S’il y a un secteur qui s’est bien porté, même pendant cette crise sanitaire, c’est celui des banques participatives. A fin octobre, l’activité commerciale est bien orientée avec des encours de financement et de dépôts en progression. L’encours des dépôts a donc augmenté de 20% par rapport au début de l’année, pour atteindre 3,5 milliards de DH, contre un encours de financement en croissance de 35% à 12,3 milliards de DH. «Les réalisations restent en dessous de nos ambitions par ce contexte particulier, mais nous pouvons déjà nous targuer d’avoir affiché des performances en croissance», assure un banquier.

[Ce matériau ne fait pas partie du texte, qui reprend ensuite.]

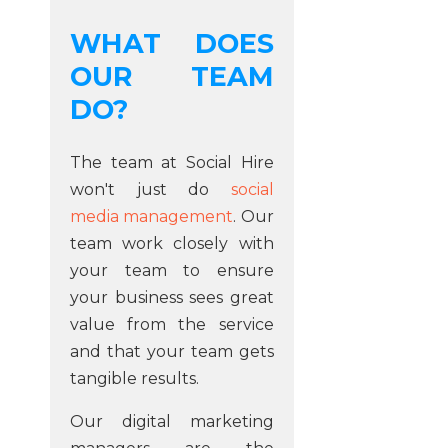
WHAT DOES
OUR TEAM
DO?
The team at Social Hire
won't just do
social
media management
. Our
team work closely with
your team to ensure
your business sees great
value from the service
and that your team gets
tangible results.
Our digital marketing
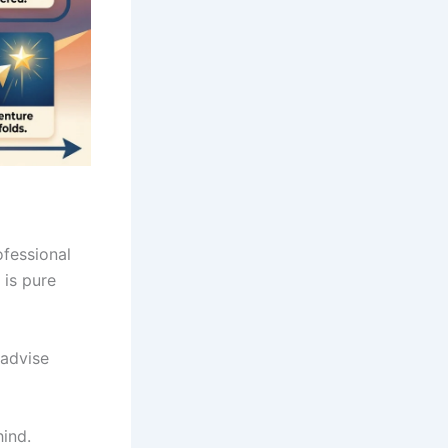
ofessional
t is pure
advise
hind.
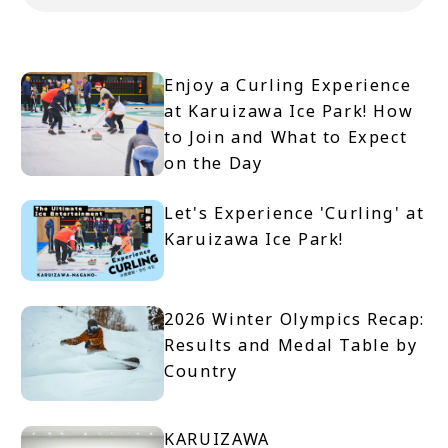
Enjoy a Curling Experience
at Karuizawa Ice Park! How
to Join and What to Expect
on the Day
Let's Experience 'Curling' at
Karuizawa Ice Park!
2026 Winter Olympics Recap:
Results and Medal Table by
Country
KARUIZAWA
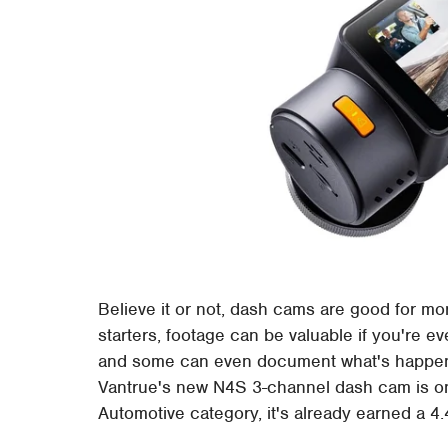
Believe it or not, dash cams are good for mo
starters, footage can be valuable if you're ev
and some can even document what's happenin
Vantrue's new N4S 3-channel dash cam is o
Automotive category, it's already earned a 4.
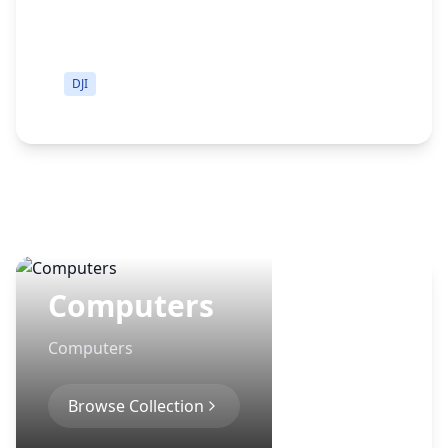
DJI
Computers
Computers
Browse Collection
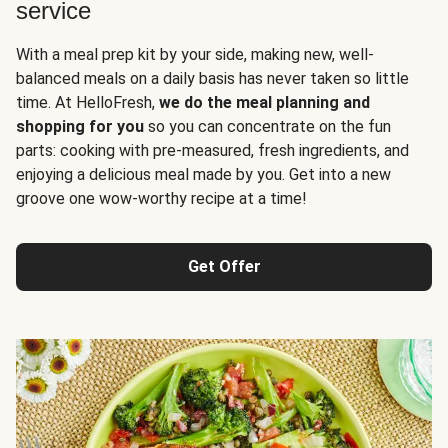
service
With a meal prep kit by your side, making new, well-
balanced meals on a daily basis has never taken so little
time. At HelloFresh,
we do the meal planning and
shopping for you
so you can concentrate on the fun
parts: cooking with pre-measured, fresh ingredients, and
enjoying a delicious meal made by you. Get into a new
groove one wow-worthy recipe at a time!
Get Offer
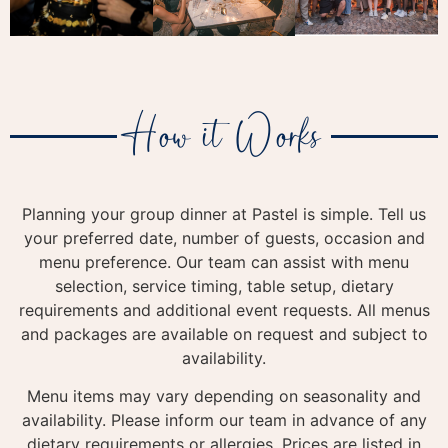
How it Works
Planning your group dinner at Pastel is simple. Tell us
your preferred date, number of guests, occasion and
menu preference. Our team can assist with menu
selection, service timing, table setup, dietary
requirements and additional event requests. All menus
and packages are available on request and subject to
availability.
Menu items may vary depending on seasonality and
availability. Please inform our team in advance of any
dietary requirements or allergies. Prices are listed in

Cela dit, elles restent toujours confrontées aux difficultés de refinancement. Face à l’incomplétude de l’écosystème en terme de produits de financement, à l’inexistence d’un marché interbancaire participatif et à l’impossibilité de se refinancer auprès de BAM, les banques se rabattent sur la wakala bil istithmar et dans une moindre mesure sur les dépôts d’investissement. D’ailleurs, les premières ont atteint 4,1 milliards de DH, en hausse de 28%, au moment où les secondes se situent à 693 MDH, soit plus du double de leur niveau en début d’année. «Ces moyens de refinancement restent suffisants pour certaines banques dont l’assise bilancielle est solide. D’autres, par contre, peinent à trouver un juste équilibre entre le refinancement qui est généralement de court terme et le financement qui, lui, est de long terme», explique un professionnel du secteur. Un autre souligne que «le refinancement des banques s’en trouve ainsi nettement plus cher, comparativement aux banques conventionnelles. Alors que ces dernières se refinancent auprès de BAM à 1,5%, les banques participatives le font entre 2% et 3% à travers les wakalat bil istithmar, où les dépôts d’investissement (coût de la rémunération du refinancement auprès de la banque mère, ou des clients dépositaires)».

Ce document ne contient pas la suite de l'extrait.